With the news of Prince Philip death going around the world, arrangements for his funeral are being made. The Prince passed away at the age of 99 on Friday morning in Windsor Castle.
Due to the restrictions still in place due to the global pandemic the funeral will not be a state funeral with no public. The late royal will be laid to rest at Windsor Castle, in line with his wishes, with a ceremony at St George’s Chapel taking place beforehand.
With the confirmation of his death, the College of Arms’ website has updated the website with the statement: “The funeral will not be a State Funeral and will not be preceded by a Lying-in-State. His Royal Highness’s body will lie at rest in Windsor Castle ahead of the funeral in St George’s Chapel. This is in line with custom and with His Royal Highness’s wishes.
“The funeral arrangements have been revised in view of the prevailing circumstances arising from the COVID-19 pandemic and it is regretfully requested that members of the public do not attempt to attend or participate in any of the events that make up the funeral.”
Usually state funerals are reserved for the sovereign, so according to protocol the ceremony should be honored with a ceremonial royal funeral, being the Queen’s consort, just like it was for Queen Mother back in 2002.
Prince Philip had already drew up details about his funeral and wanted to be a low-key ceremony. It has been known that the Queen had already signed off on his pans, with the official announcement arriving in the coming days.
Buckingham Palace have since said in a statement: “With the safety and wellbeing of the public in mind, and in accordance with Government guidelines, members of the public are asked not to gather in crowds. Those wishing to express their condolences are asked to do so in the safest way possible, and not to gather at Royal Residences.
“During this time the Royal Family ask that members of the public consider making a donation to a charity instead of leaving floral tributes in memory of The Duke of Edinburgh.
“An online Book of Condolence for those who wish to leave messages is available on the Royal website (www.royal.uk).”
HOW WILL THE STILL ONGOING CRISIS CHANGE THINGS?
With the global health pandemic still at large, the ceremony will no doubt be affect in many ways. With all the restrictions in place from the government, the public elements of the farewell will not be able to take place in their original form.
If things were normal, with the earlier agreements thousands of people would flock to London and Windsor to pay respect to him, with some fans camping overnight to get the best vantage points, as there was a military procession planned for Philips’ coffin on the day of his funeral.
The original plan was for the coffin to be travelled to Windsor by Range Rover, with the cortege making its way along a processional route in Windsor to the castle, and St George’s Chapel for the funeral service. The routes were to have been lined with hundreds of members of the armed forces, representatives from the many organisations of which the duke had been patron, and well-wishers.

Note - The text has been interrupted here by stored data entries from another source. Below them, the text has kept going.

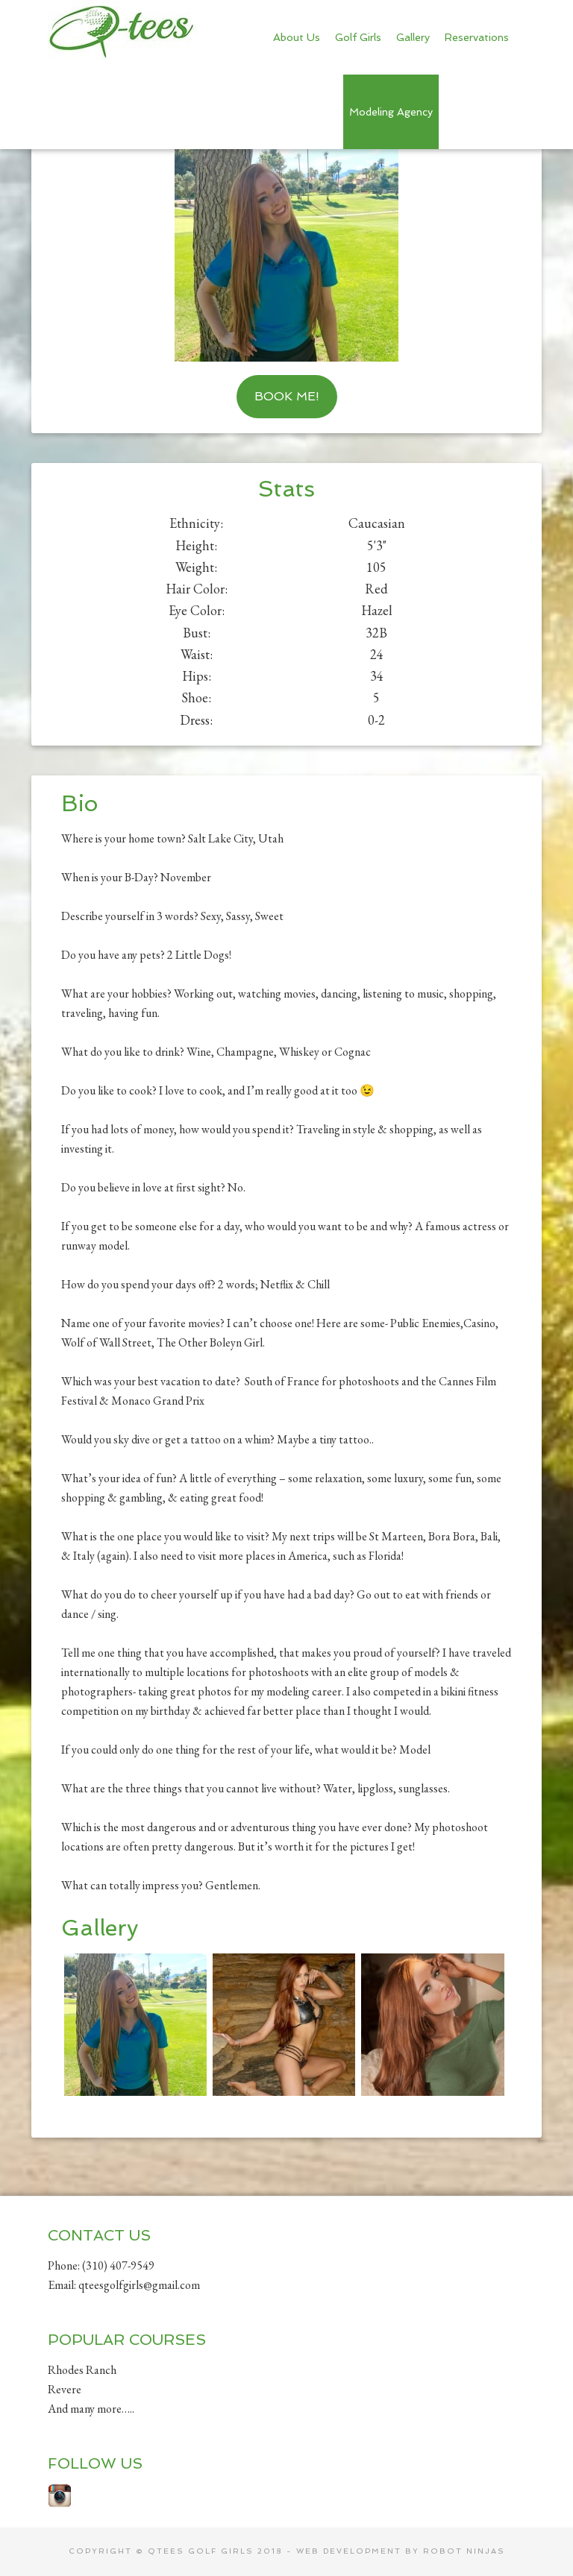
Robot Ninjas (464, 2551)
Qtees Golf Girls (122, 30)
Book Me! (286, 396)
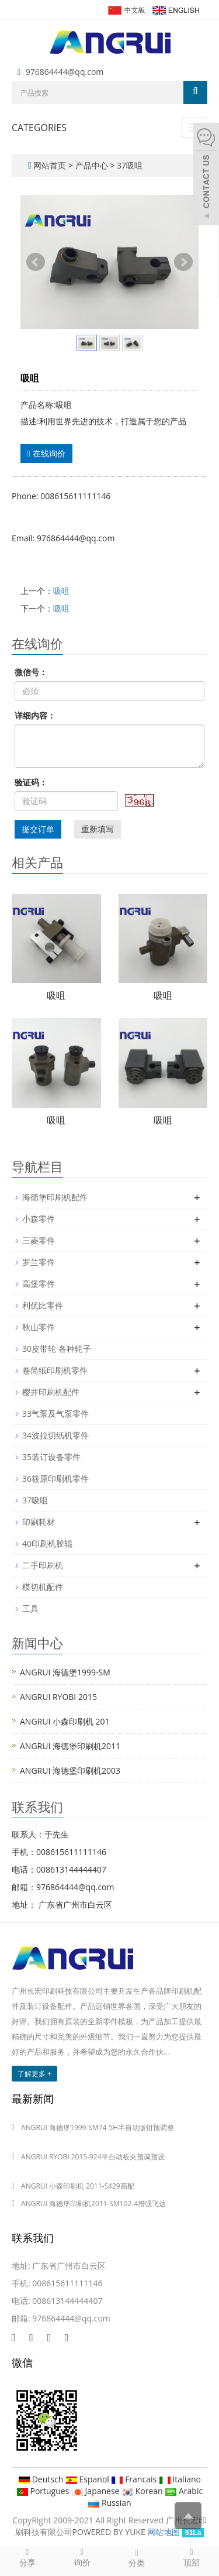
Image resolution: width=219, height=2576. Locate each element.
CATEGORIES (39, 127)
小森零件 (38, 1218)
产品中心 (92, 165)
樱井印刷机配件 (50, 1391)
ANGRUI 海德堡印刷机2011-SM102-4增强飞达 (93, 2204)
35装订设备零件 (51, 1456)
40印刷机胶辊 (47, 1543)
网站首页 (49, 165)
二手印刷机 (42, 1565)
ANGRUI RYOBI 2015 (58, 1696)
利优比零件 (42, 1305)
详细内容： (35, 715)
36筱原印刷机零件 (55, 1478)
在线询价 (46, 453)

WHAT WILL HAPPEN DURING THE QUEEN’S EIGHT DAYS OF MOURNING?
The Queen and her children will be entering a period of mourning for the patriarch, which could last several weeks.
Any official engagements will be postponed, although most of them being online, with only a few carrying on, however that depends on the wishes of the monarch. If it were normal times, all royal engagements would be cancelled, except for those of charitable causes.
With the death of a royal and with the period of national mourning, all Union flags will be flow at half-mast on royal buildings where the monarch is not in residence.
It has been revealed that all the official flags will be flow at half-mast, including the Union flag, from 8am on the day following the funeral.
This includes all flags, such as the Union flags, as well as the flags of home nation, ensigns and ships’ colors to also be flown at half-mast during the overnight of this period.
The Duke of Edinburgh, Prince Philip, was the longest serving consort of British Empire, with him passing away after multiple health complications during the current year.
The Queen and the Duke of Edinburgh were married for more than 70 years, with Prince Philip dedicating most of his time to the service of the royal family, serving the nation and the monarch’s side.
Due to health reasons he had to retire from royal duties back in 2017.
The Palace said in a statement: “It is with deep sorrow that Her Majesty The Queen announces the death of her beloved husband, His Royal Highness The Prince Philip, Duke of Edinburgh.
“His Royal Highness passed away peacefully this morning at Windsor Castle. Further announcements will made in due course. The Royal Family join with people around the world in mourning his loss.”
A memorial service for the prince might be held at a later date, as soon as the global health crisis has ended.